In 2007, massive fires struck the mountainous area surrounding Kiryat Schneerson, a camp then led by Rabbi Brod. The Long Beach Press-Telegram reported that even though the camp was “surrounded by fire, it has become a salvation and sanctuary for the brave firefighters and officers. Miraculously the center remains open, offering a place to eat and rest. The rabbi persists, serving meals and drinks. He mans a 24-hour generator, fills the swimming pool with their well water, signals the helicopter to pick up and replenish their water supply.”
Rabbi Brod fondly recalled his days in Crown Heights. “Chabad makes a Lag b’Omer parade when it comes out on a Sunday in New York. They make floats. As a teenager, I was already involved building floats. That’s how you learn, through involvement. Chabad always is out there doing things. When I was working in a camp, I was a handyman, working with an experienced person. That is how you learn.”
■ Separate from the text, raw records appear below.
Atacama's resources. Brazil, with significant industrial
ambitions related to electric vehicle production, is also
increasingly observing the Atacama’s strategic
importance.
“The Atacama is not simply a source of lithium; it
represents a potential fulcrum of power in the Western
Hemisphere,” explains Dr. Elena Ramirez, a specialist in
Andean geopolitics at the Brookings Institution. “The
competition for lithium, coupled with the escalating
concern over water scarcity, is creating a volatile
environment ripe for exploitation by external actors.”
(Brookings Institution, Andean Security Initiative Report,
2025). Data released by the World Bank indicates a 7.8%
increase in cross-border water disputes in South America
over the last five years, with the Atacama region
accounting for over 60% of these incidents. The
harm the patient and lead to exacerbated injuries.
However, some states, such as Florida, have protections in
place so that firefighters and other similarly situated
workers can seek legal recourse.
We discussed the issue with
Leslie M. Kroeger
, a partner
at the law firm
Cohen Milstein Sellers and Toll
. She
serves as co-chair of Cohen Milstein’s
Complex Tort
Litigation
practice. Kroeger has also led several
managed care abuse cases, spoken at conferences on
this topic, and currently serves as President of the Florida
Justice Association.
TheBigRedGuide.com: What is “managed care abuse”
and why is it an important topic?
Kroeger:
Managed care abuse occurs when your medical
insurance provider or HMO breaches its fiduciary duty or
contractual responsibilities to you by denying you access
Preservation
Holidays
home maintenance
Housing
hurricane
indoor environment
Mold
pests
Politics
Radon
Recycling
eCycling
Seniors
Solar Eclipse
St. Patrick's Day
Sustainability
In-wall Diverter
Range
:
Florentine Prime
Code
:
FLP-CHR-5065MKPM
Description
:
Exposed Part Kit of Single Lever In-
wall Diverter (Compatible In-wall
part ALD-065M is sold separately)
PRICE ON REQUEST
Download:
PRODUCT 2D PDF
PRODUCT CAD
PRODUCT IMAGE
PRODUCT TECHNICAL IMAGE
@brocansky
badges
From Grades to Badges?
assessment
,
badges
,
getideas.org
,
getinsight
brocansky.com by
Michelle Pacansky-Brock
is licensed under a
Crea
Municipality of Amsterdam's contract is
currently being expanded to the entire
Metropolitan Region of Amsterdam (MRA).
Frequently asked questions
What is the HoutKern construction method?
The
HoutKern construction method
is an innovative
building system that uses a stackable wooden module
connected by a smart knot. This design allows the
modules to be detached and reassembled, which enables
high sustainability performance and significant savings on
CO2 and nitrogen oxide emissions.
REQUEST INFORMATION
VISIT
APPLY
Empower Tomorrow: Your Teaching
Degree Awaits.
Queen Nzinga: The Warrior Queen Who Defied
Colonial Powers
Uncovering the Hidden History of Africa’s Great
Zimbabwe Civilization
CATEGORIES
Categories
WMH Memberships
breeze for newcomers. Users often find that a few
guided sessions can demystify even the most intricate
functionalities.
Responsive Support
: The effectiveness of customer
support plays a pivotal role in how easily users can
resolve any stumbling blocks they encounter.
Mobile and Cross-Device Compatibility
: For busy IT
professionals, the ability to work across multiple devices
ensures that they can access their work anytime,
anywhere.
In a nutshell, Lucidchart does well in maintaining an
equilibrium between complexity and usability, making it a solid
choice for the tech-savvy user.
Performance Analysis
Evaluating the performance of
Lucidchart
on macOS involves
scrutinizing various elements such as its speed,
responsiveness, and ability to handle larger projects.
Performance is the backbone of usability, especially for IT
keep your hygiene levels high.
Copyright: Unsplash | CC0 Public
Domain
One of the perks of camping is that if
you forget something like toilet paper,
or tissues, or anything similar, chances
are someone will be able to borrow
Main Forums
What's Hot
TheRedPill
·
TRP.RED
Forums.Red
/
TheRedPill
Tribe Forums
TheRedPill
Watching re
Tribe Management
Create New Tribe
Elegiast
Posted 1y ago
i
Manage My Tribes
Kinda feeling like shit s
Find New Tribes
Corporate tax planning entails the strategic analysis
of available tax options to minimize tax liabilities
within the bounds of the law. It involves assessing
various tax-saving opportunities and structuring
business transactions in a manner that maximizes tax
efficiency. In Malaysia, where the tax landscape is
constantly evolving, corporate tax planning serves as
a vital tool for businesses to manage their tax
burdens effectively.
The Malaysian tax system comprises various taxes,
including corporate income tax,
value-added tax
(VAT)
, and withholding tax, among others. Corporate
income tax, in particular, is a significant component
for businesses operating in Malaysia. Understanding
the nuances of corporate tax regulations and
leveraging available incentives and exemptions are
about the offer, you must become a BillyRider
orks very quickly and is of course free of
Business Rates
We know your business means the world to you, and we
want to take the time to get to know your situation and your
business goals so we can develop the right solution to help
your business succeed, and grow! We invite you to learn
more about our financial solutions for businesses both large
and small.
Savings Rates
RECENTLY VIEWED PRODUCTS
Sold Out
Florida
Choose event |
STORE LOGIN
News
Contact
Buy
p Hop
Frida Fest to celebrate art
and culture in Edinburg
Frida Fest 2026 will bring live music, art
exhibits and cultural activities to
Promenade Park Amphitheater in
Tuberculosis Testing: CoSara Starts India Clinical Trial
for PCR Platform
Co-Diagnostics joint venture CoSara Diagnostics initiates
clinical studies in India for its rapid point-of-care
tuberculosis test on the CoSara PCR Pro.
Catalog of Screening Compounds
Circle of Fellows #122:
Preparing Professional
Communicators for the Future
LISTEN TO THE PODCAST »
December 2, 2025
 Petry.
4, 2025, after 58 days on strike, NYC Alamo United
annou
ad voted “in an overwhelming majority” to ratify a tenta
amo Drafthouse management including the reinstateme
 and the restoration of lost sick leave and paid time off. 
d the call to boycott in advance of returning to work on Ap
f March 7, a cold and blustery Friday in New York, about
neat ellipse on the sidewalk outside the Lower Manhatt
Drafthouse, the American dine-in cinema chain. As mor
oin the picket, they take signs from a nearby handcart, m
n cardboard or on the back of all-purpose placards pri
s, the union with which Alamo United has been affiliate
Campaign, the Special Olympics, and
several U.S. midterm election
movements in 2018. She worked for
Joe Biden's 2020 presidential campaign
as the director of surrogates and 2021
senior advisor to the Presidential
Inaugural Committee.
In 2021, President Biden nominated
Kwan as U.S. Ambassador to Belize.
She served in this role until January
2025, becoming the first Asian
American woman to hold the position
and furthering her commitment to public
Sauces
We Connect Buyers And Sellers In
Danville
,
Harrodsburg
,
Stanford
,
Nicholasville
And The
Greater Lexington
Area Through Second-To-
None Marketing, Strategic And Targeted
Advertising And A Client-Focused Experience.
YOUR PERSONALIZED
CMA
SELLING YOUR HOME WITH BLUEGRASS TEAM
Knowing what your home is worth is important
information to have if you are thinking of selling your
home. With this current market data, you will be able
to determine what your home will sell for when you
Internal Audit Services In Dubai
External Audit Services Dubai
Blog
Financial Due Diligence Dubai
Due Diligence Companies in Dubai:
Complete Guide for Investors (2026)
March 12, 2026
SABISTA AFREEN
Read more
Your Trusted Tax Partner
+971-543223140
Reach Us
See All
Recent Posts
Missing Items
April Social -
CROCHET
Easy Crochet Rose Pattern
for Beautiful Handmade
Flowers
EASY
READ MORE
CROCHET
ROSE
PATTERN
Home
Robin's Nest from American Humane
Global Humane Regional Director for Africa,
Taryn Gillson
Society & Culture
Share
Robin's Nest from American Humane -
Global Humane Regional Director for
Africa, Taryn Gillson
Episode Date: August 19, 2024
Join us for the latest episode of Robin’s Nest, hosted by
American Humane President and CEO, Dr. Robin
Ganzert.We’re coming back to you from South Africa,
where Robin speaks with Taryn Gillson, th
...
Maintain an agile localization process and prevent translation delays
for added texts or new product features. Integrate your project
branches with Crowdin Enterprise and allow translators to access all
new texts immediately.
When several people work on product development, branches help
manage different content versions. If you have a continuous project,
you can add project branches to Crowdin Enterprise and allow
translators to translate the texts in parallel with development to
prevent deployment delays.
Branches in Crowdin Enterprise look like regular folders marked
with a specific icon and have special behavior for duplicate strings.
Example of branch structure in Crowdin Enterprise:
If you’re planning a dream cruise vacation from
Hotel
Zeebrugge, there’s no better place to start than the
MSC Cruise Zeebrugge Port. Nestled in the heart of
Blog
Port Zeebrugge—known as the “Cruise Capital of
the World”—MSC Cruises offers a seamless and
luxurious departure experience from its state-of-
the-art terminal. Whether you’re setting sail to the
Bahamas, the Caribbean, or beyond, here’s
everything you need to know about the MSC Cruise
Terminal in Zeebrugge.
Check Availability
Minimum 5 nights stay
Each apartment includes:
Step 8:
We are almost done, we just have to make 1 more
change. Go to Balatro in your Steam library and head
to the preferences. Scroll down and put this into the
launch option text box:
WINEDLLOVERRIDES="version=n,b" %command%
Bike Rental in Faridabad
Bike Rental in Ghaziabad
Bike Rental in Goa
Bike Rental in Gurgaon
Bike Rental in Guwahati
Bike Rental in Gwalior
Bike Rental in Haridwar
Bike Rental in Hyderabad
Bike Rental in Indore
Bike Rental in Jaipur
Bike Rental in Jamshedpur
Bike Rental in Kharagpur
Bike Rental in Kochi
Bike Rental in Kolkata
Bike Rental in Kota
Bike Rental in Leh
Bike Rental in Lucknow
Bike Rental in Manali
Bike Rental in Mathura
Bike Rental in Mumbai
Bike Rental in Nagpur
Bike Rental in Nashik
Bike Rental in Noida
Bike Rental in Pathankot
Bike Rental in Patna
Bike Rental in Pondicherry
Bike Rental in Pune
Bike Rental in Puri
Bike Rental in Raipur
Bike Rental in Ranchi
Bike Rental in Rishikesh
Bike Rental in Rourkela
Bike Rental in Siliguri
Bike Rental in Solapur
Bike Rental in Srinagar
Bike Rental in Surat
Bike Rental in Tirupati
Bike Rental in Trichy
The rabbi offered another practical illustration. “I know of Chabad rabbis who built mikvehs,” he said. “They didn’t go to engineering school. Or college. They learned in yeshiva. They learned in the books, and then out there, from contractors, builders.”
Brod told a story of being called up to cook at a summer camp. The versatile rabbi spun into action. “You ask a friend or a restaurant owner, ‘How do you make this?’ And he tells me.” As if this were natural, Brod added, “After you do it several years, you become more professional.” So professional that when his son was married in the camp, he did the catering. “For me, it’s all the same,” he said. “I am in God’s army — whatever is needed to be done, that is what I do. Like it better, like it less. Do what you have to do.”
Married for 48 years, the father of 11 recently became a great-grandfather for the first time. (“We don’t count the number of grandchildren.”) Soon he will be marrying off his tenth child.
Rabbi Brod was drawn to Los Angeles by his cousin, Rabbi Naftoli Estulin, founder of the Russian immigrant shul/center on Santa Monica Boulevard. Many are grateful he decided to stay. “I will be 73,” he says. “Working hard for The Cause keeps you strong.”
Fast Takes with Rabbi Brod
Jewish Journal: Your favorite spare time activity?
Rabbi Brod: Learning.
J.J.: Your favorite Jewish food?
R.B.: Shabbos food.
J.J.: The most influential book you have read?
R.B.: My father sat in jail as a 14-year-old in Russia because he was an Orthodox Jew. When he emigrated to the United States, he did not want to learn English. I was a student at Oholei Torah, a Brooklyn yeshiva with 3,000 students where no English was spoken, then or now. While I can read English, my personal library has over 4,000 books, all in Yiddish or Hebrew.